Molecular design of hypothalamus development

A wealth of specialized neuroendocrine command systems intercalated within the hypothalamus control the most fundamental physiological needs(1,2). Nevertheless, a developmental blueprint integrating molecular determinants of neuronal and glial diversity along temporal and spatial scales of hypothalamus development remains unresolved(3). Here, we combine single-cell RNA-seq on 51,199 cells of ectodermal origin, gene regulatory network (GRN) screens in conjunction with GWAS-based disease phenotyping and genetic lineage reconstruction to show that 9 glial and 33 neuronal subtypes are generated by mid-gestation under the control of distinct GRNs. Combinatorial molecular codes arising from neurotransmitters, neuropeptides and transcription factors are minimally required to decode the taxonomical hierarchy of hypothalamic neurons. Differentiation of GABA and dopamine but not glutamate neurons relies on quasi-stable intermediate states with a pool of GABA progenitors giving rise to dopamine cells(4).

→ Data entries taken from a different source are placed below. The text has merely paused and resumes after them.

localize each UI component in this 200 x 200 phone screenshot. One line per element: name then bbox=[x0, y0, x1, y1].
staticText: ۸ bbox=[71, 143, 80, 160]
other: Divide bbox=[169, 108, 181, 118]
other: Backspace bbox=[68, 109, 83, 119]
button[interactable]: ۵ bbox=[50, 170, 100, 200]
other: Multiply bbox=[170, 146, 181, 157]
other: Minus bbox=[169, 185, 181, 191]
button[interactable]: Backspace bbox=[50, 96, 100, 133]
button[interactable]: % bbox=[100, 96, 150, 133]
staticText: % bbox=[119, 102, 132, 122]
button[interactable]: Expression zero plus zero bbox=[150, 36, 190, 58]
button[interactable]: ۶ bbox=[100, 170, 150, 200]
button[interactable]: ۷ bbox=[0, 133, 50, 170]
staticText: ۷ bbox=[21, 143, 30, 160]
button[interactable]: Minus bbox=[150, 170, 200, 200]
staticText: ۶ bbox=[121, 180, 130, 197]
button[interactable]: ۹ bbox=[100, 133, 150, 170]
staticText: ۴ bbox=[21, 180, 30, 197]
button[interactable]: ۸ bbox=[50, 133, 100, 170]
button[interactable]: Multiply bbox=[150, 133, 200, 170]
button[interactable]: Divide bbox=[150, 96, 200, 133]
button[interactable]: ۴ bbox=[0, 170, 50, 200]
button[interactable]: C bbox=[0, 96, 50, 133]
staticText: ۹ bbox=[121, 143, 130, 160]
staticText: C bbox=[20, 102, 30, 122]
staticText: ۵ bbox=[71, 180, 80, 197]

An unexpected abundance of chemotropic proliferation and guidance cues commonly implicated in dorsal (cortical) patterning(5) was found in the hypothalamus. Particularly, Slit/Robo loss-of-function impacted both the production and positioning of periventricular dopamine neurons. Overall, we uncover molecular principles shaping the developmental architecture of the hypothalamus and show how neuronal heterogeneity is transformed into a multimodal neural unit to endow a virtually infinite adaptive potential throughout life.